Jupe looked toward the bed. “One torn pillow on the hallway floor,” he observed. “No pillows on the bed. Was the torn one damaged earlier? And shouldn’t there have been two pillows on that bed? Double beds usually have two pillows.”
Pete frowned. “I think there were two, but I didn’t really notice.”
“Of course there were two,” snapped Marilyn. “Look, all this Sherlock Holmes stuff is not impressing me. You guys get downstairs and pass the food like you’re supposed to, and —”
“Up to a certain point I can tell what happened here today,” said Jupiter, ignoring her orders. “It’s perfectly clear. Pete went into the bathroom, and your father got up quietly, took the key from the bedroom door, and used it to lock Pete in. Then he burned something in the fireplace.”
Ray Sanchez had come into the bedroom. “He must have had something he didn’t want anyone to see,” Ray said. “He is very secretive.”
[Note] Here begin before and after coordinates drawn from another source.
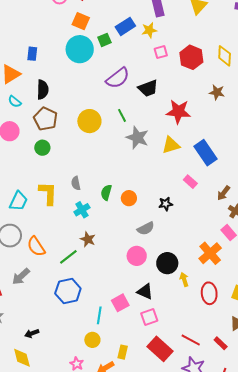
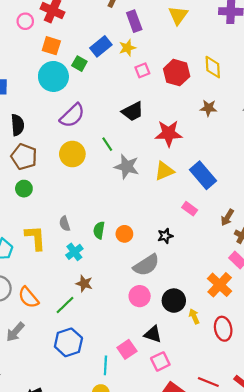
green square: (104, 40) -> (79, 64), turned -32
purple semicircle: (118, 78) -> (72, 116), moved
gray semicircle: (146, 228) -> (146, 265), size x1.4

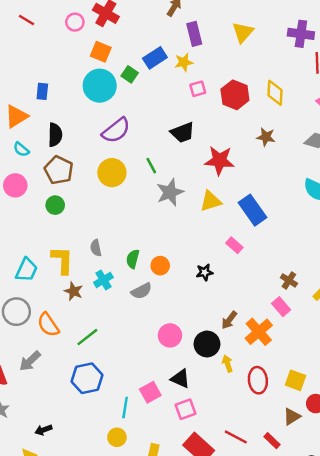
gray star: (127, 167) -> (170, 192), turned 30
brown arrow: (227, 217) -> (229, 320), moved
gray semicircle: (146, 265) -> (141, 291), moved, size x0.7
brown star: (84, 284) -> (74, 291), moved

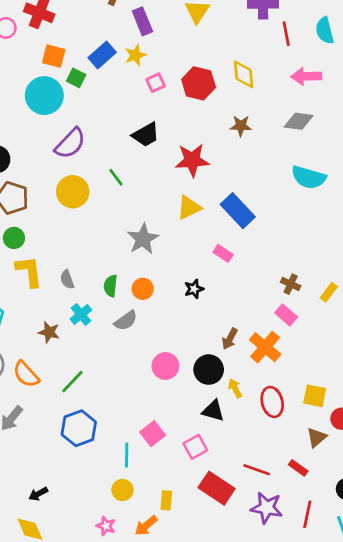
orange square: (101, 52) -> (54, 56), moved
gray star: (170, 192) -> (143, 239), moved
yellow L-shape: (62, 260) -> (29, 271), moved
black triangle: (180, 379) -> (213, 411), moved

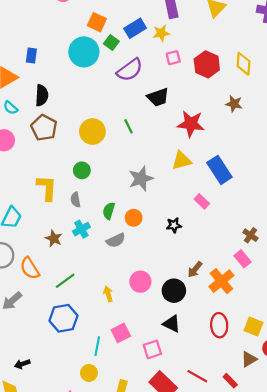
purple semicircle: (70, 143) -> (130, 70), moved
green circle: (14, 238) -> (82, 170), moved
yellow arrow: (235, 388) -> (108, 294), moved

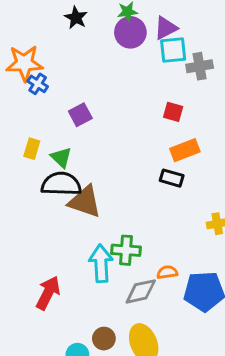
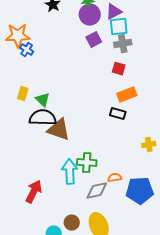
gray cross: (200, 66) -> (123, 44), moved
purple square: (80, 115) -> (94, 40), moved

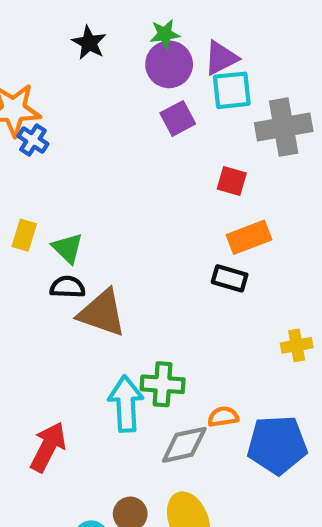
gray cross: (123, 44) -> (284, 127), moved, size x1.4
black semicircle: (43, 118) -> (67, 287), size x0.6

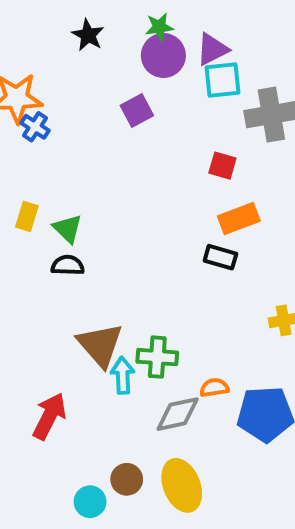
purple square: (178, 118) -> (137, 110), moved
brown triangle: (102, 313) -> (100, 345), moved, turned 30
cyan arrow: (126, 404) -> (123, 375), size x0.7

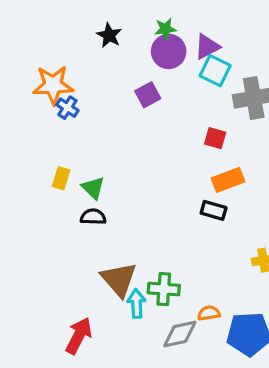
cyan square: (222, 80) -> (215, 71), turned 32

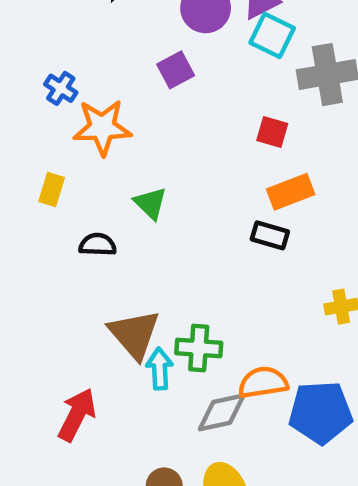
orange star: (53, 85) -> (102, 127), moved
green triangle: (93, 188) -> (150, 203), moved
orange semicircle: (209, 313) -> (263, 382), size x1.5

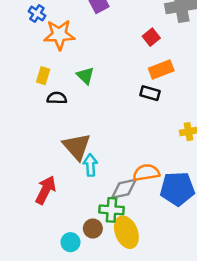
red square: (272, 132) -> (151, 37), turned 35
yellow rectangle: (52, 189) -> (43, 76), moved
green cross: (199, 348) -> (111, 210), moved

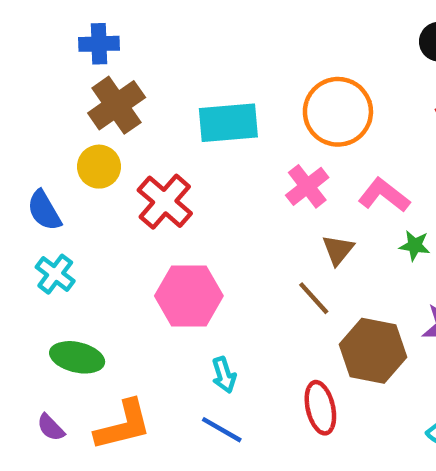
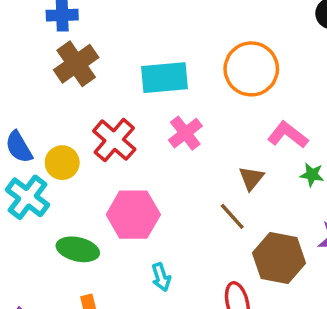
yellow circle: (99, 167) -> (62, 163), moved
pink cross: (307, 186) -> (185, 133), moved
cyan cross: (55, 274) -> (27, 197), size x1.4
green ellipse: (77, 357) -> (78, 249), moved

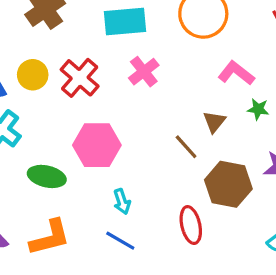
yellow circle: (62, 163) -> (33, 75), moved
brown triangle: (251, 178) -> (214, 122), moved

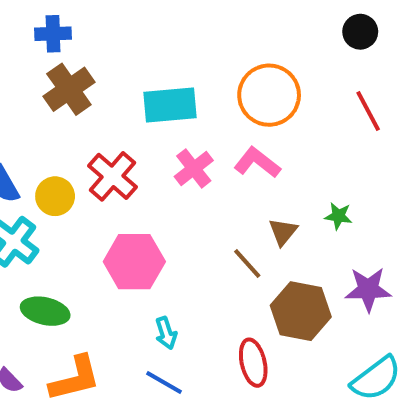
pink L-shape: (236, 73) -> (257, 163), moved
yellow circle: (33, 75) -> (55, 196), moved
green ellipse: (47, 176) -> (45, 311), moved

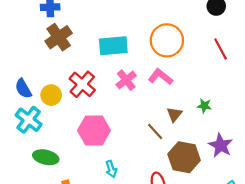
purple star: (368, 289) -> (221, 145), turned 30

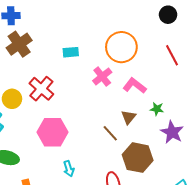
cyan rectangle: (113, 46) -> (71, 52), size x0.6
pink L-shape: (160, 77) -> (135, 86), moved
pink cross: (126, 80) -> (102, 76), moved
purple star: (221, 145) -> (172, 132), moved

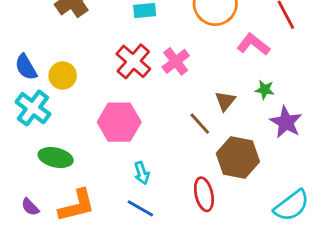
pink cross: (102, 76) -> (176, 61), moved
pink L-shape: (135, 86) -> (253, 44), moved
red cross: (41, 89) -> (133, 61), moved

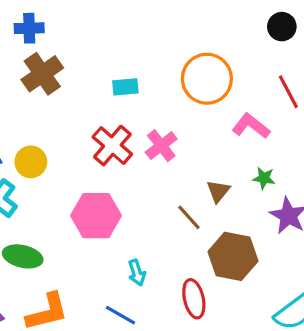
cyan arrow: (142, 173) -> (137, 273), moved

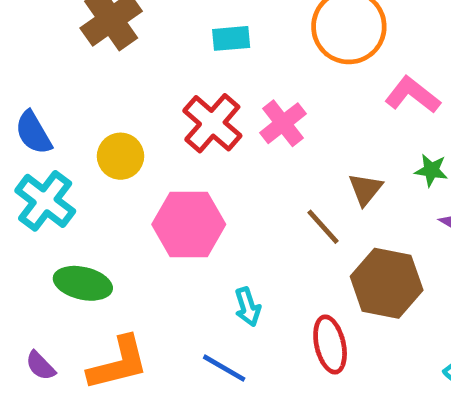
yellow circle: (31, 162) -> (120, 156), moved

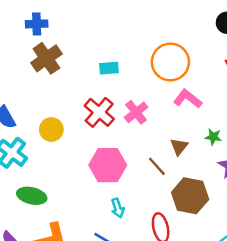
pink L-shape: (412, 95) -> (188, 99), moved
pink hexagon: (189, 224) -> (108, 165), moved

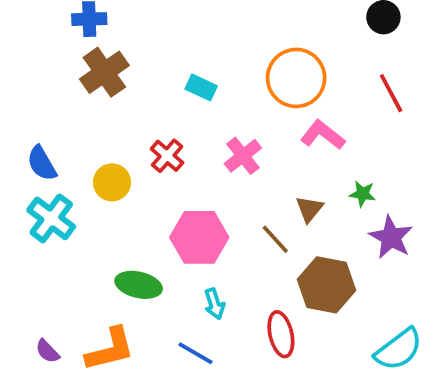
cyan rectangle: (109, 68) -> (201, 87), turned 30
red cross: (99, 112) -> (167, 156), moved, size x0.7
green ellipse: (32, 196) -> (139, 285), moved

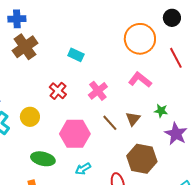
orange circle: (296, 78) -> (140, 39), moved
yellow circle: (112, 182) -> (30, 117), moved
brown line: (275, 239) -> (110, 123), moved
cyan arrow: (214, 304) -> (83, 169), turned 77

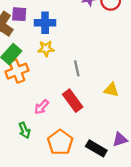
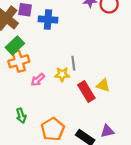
yellow star: (46, 49) -> (62, 74), moved
red rectangle: (73, 101) -> (86, 91), moved
pink arrow: (42, 107) -> (38, 80), moved

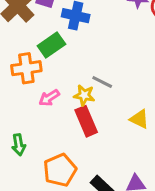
green rectangle: (15, 45) -> (51, 45), moved
gray line: (73, 63) -> (102, 82), turned -64
red rectangle: (86, 91) -> (86, 121), moved

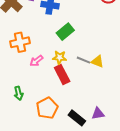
green rectangle: (51, 45) -> (65, 32), moved
gray line: (102, 82) -> (83, 60), moved
yellow triangle: (139, 119) -> (97, 61), moved

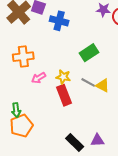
green rectangle: (65, 32) -> (89, 53), moved
orange pentagon: (47, 108) -> (21, 126), moved

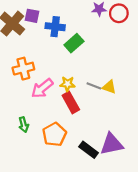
green rectangle: (89, 53) -> (74, 43), moved
pink arrow: (39, 78) -> (42, 88), size x1.5
orange pentagon: (21, 126) -> (54, 134), moved
purple triangle: (97, 140) -> (112, 144), size x1.6

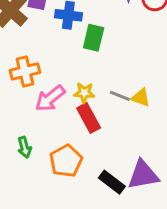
green rectangle: (74, 43) -> (94, 38), turned -36

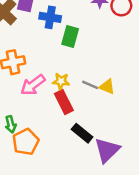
orange pentagon: (66, 161) -> (26, 142), moved
purple triangle: (143, 175) -> (107, 150), turned -36
black rectangle: (112, 182) -> (82, 133), moved

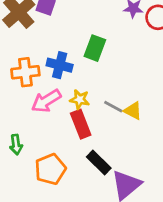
blue cross: (50, 17) -> (60, 65), moved
orange pentagon: (26, 142) -> (50, 169), moved

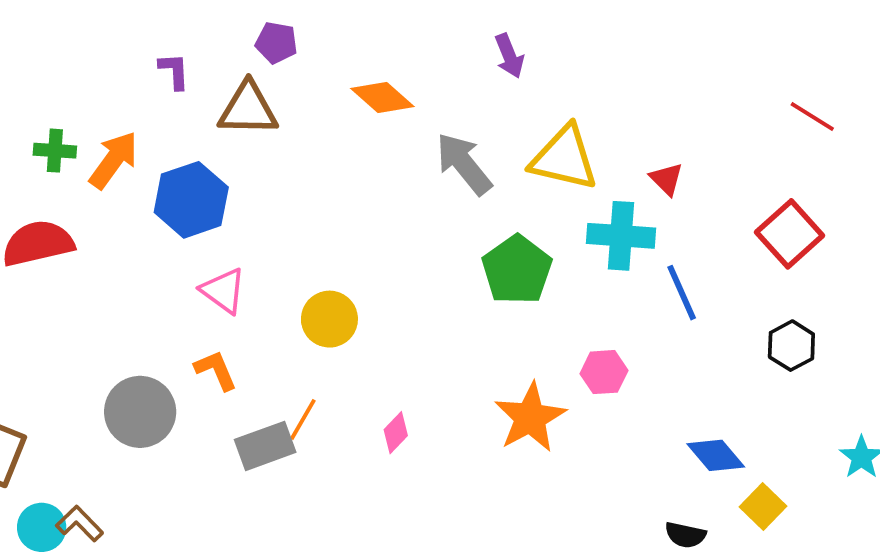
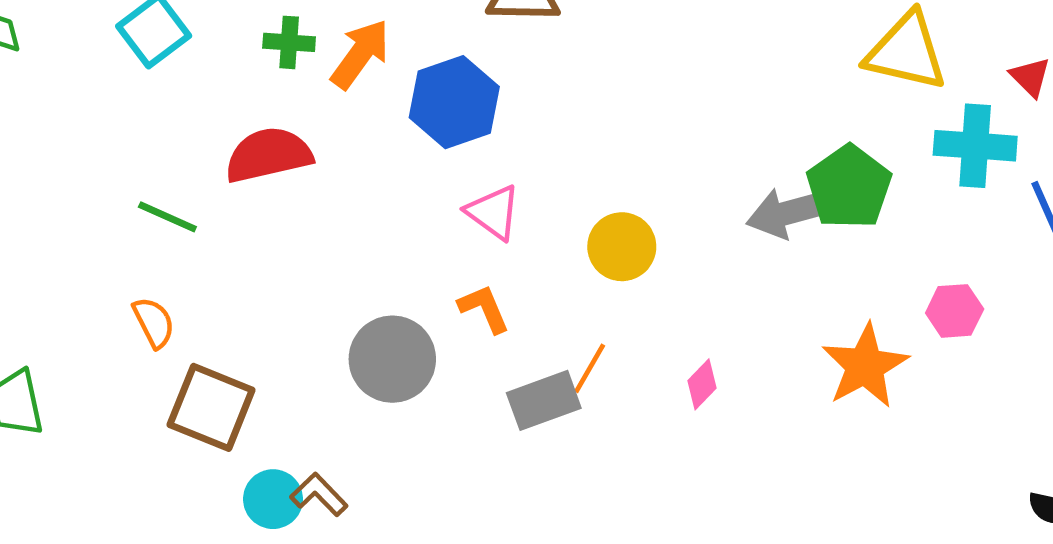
gray arrow: (464, 164) -> (789, 212), moved, turned -66

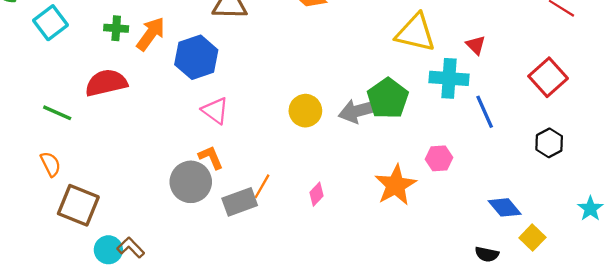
yellow circle: (622, 247) -> (305, 111), moved
gray circle: (392, 359) -> (191, 182), moved

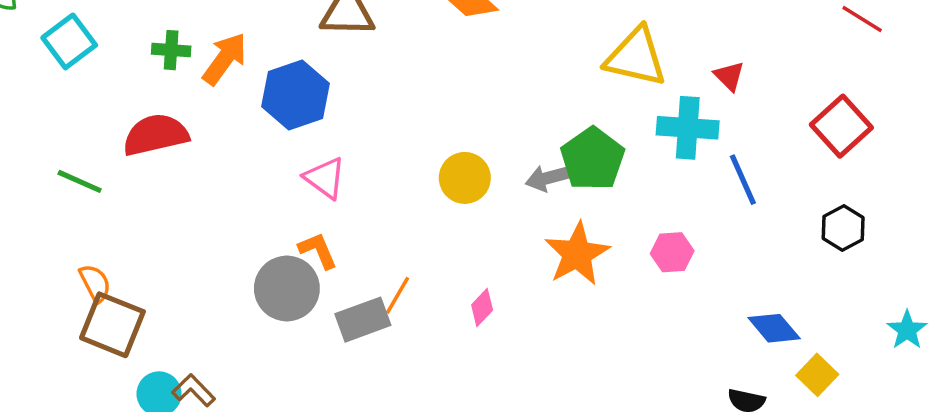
gray arrow: (359, 111) -> (548, 178), size x0.7
orange semicircle: (51, 164) -> (95, 283), moved
orange star: (396, 185) -> (577, 254), moved

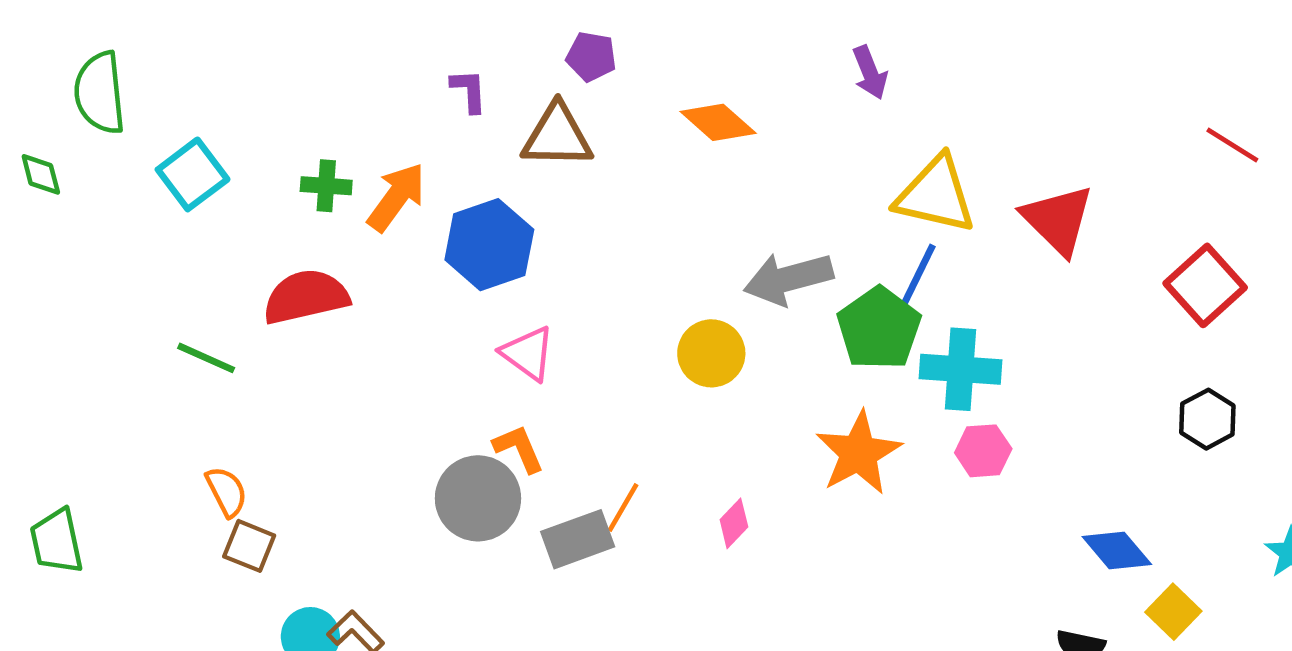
red triangle: (729, 76) -> (1058, 220), size x1.8
cyan cross: (688, 128) -> (960, 369), moved
gray arrow: (548, 178) -> (788, 279), moved, size x1.5
blue line: (743, 180) -> (917, 276), moved, turned 50
brown square: (112, 325) -> (249, 546), size x0.6

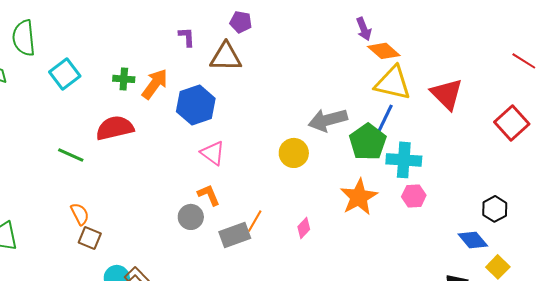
orange diamond: (718, 122) -> (384, 51), moved
black hexagon: (1207, 419) -> (495, 209), moved
gray circle: (478, 498) -> (191, 217), size x0.7

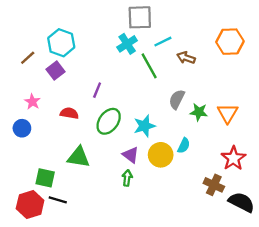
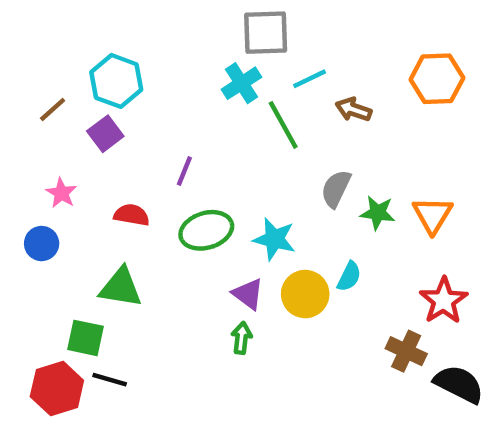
green ellipse: (109, 121) -> (206, 230), turned 36
cyan star: (144, 126) -> (274, 239), turned 30
green triangle: (79, 157) -> (121, 287), moved

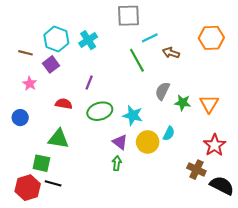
cyan cross: (241, 83) -> (88, 40), moved
brown line: (53, 110) -> (25, 53), turned 56
pink star: (61, 193) -> (30, 84), moved

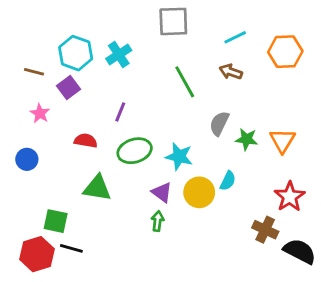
cyan line: (150, 38) -> (235, 37), moved
green triangle: (58, 139) -> (97, 188), moved

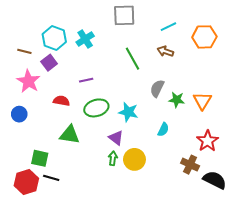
purple line: (120, 112) -> (86, 80), turned 56
pink star: (40, 113) -> (28, 81), size x1.6
yellow circle: (199, 192) -> (134, 159), moved

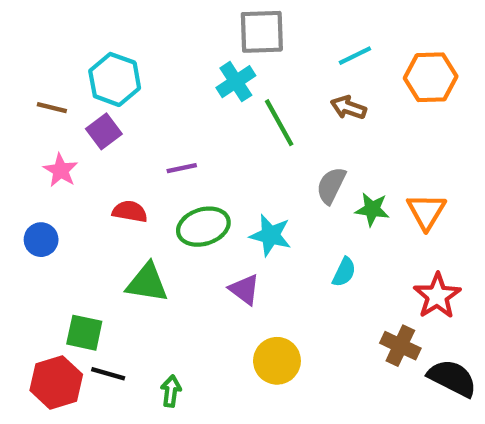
cyan cross: (85, 39) -> (236, 82), moved
pink star: (28, 81) -> (61, 170), size x0.7
green arrow: (113, 158) -> (171, 391), moved
yellow circle: (134, 159) -> (277, 361), moved

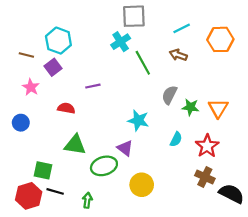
green ellipse: (203, 227) -> (104, 166), moved
red star: (437, 296) -> (207, 146), moved

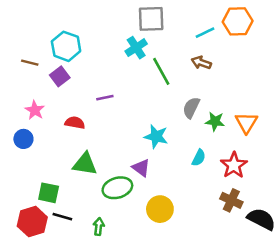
orange hexagon: (220, 39) -> (238, 21), moved
pink star: (31, 87) -> (35, 110), moved

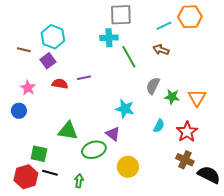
cyan cross: (136, 48) -> (109, 38), turned 30
red semicircle: (75, 123) -> (60, 84), moved

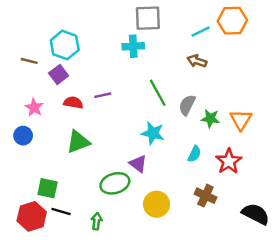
green line: (129, 57) -> (158, 93), moved
green triangle: (68, 131) -> (78, 142), moved, turned -30
brown cross: (185, 160) -> (205, 196), moved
“Ray, don’t encourage this kid!” Marilyn scolded. She turned to Jupe. “So he burned something,” she said. “Then he tore up one of his pillows, and he took the other with him and he hid someplace. He’s ornery. He might do that just to get to me. He’s done worse things when he didn’t like what was going on — and believe me, he doesn’t like what’s happening today.”
“So he’s trying to frighten you?” Jupe prompted. “If that’s what he’s doing, where is he hiding?”
Marilyn made an exasperated noise and turned away to continue her search. Ray Sanchez joined her. After watching for a minute, the Three Investigators started opening doors too. Marilyn began to protest, then muttered, “Okay, okay! I guess I can use all the help I can get.”
The boys saw that the big square bedrooms of the old house were almost uniformly dusty. Most of them appeared to be unoccupied. Some were furnished with beds and dressers, some were empty except for floor-to-ceiling shelves crammed with books and papers.